On 17th October 2018 we hosted our 10th anniversary event at Somerset House. It moved me to see some of my oldest friends in London, as well as business partners, supporters, and family all under one roof. In many ways the room represented a cross section of not only the MSFF but my life, which was truly humbling.
I would like to thank Somerset House for being magnificent hosts, and to thank my teams at Corniche and the MSFF for the superb job they did in organising this evening. I would also like to thank Lord David Puttnam for his beautiful introduction and UCLA TFT Dean, Teri Schwartz, for her wonderful speech. We’re often told it’s better not to meet our heroes, that it can only ever lead to disappointment, but getting to know David through his work with Corniche and the MSFF over the last ten years has proven to me that this is not the case. It is a dream come true to now be collaborating with David as he returns to producing on our feature film, Arctic 30, and an even greater honour to be able to count him as a friend.

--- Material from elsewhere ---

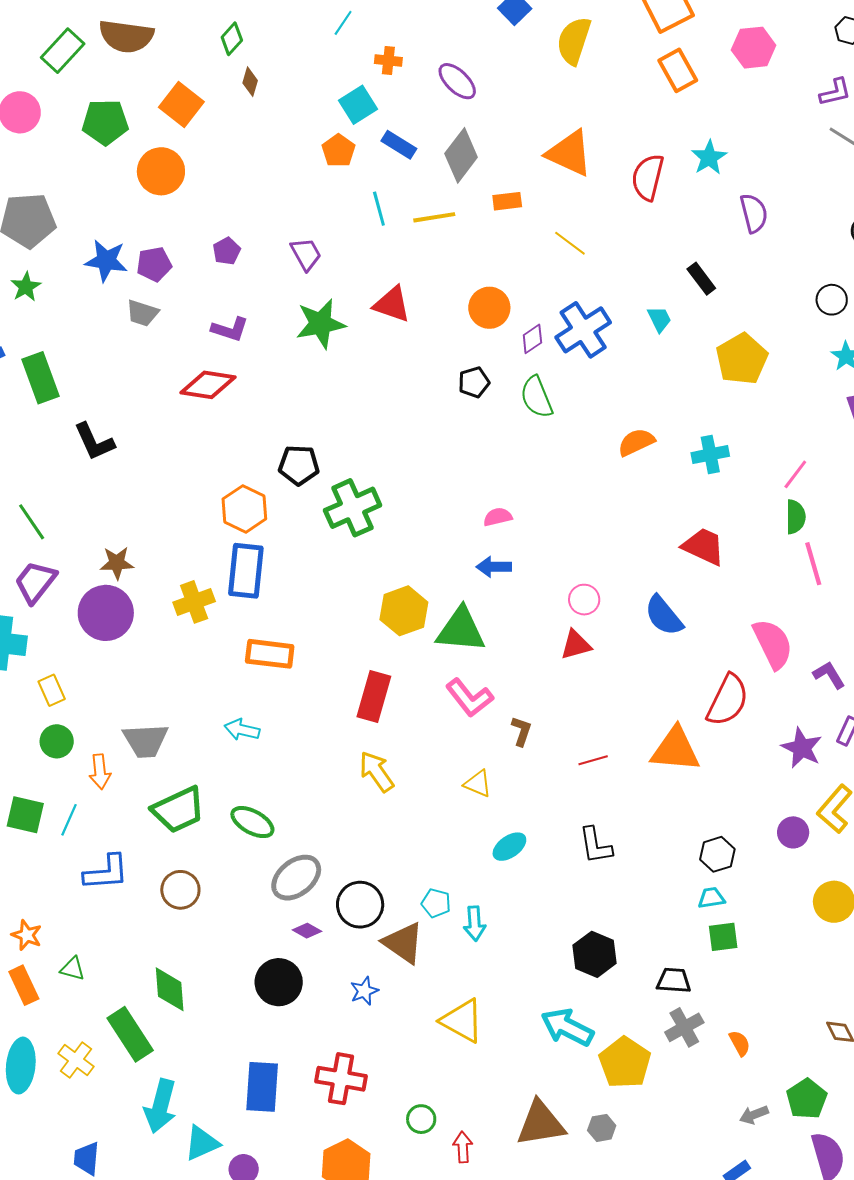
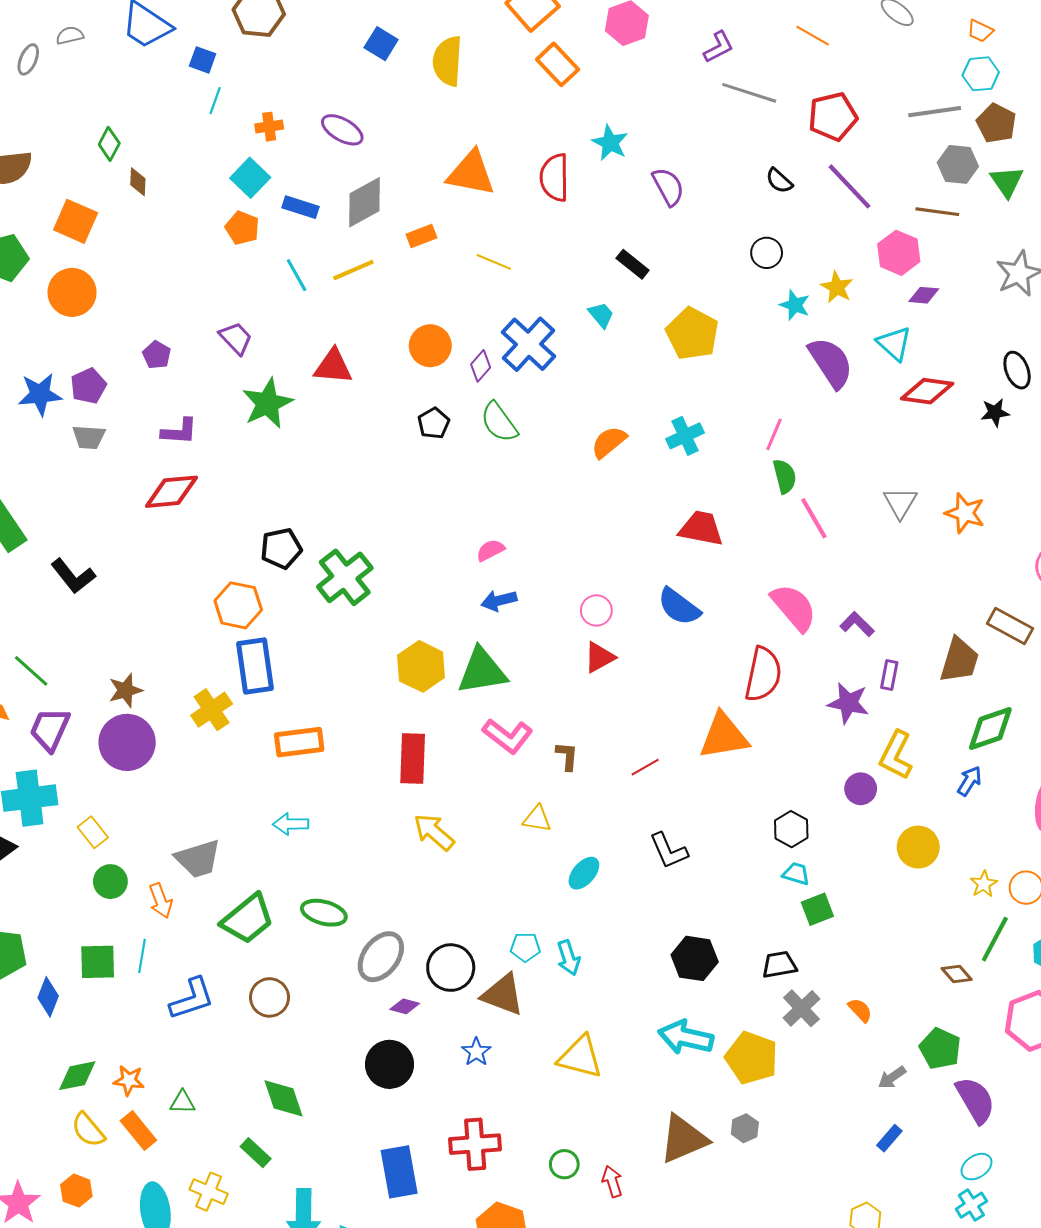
gray diamond: (461, 155) -> (364, 202), turned 38
cyan trapezoid: (711, 898) -> (796, 874), turned 40
green rectangle: (130, 1034) -> (256, 1153), size x0.6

So why host the event? The intention wasn’t to raise money, and it certainly wasn’t to congratulate ourselves. The evening was a moment of reflection and celebration for our partners and all they’ve achieved over the last ten years. It was also an opportunity to look to the future. Every day our grantees change and save lives all across the world. Their work encompasses human rights activism, environmental issues, education, medical aid, archaeological research, film preservation, female representation in the arts, and engaging people of all backgrounds with theatre, among many other causes.
We do our part, supporting and empowering them where we can, but they are the ones who deserve every bit of our praise and gratitude. I sincerely believe the creation of wider positive shifts in society must be driven by diverse people and communities at a grassroots level, and without our grantee partners there would be no path to positive social and environmental change. It is my great honour to be able to support them as they foster long lasting improvements across the world.
The foundation is named after my father, Dr. Mohamed Said Farsi. His countless acts of charity and kindness are the greatest example I could ask for, and it is in his spirit that the MSFF was created. When I was a child my father taught me the importance of philanthropy, and that you could be a different model of someone from the Middle-East without sacrificing your identity.
At the MSFF it has always been our ambition to reach communities across the world, bridging all cultures and all religions. We intend to continue that mission for many years to come.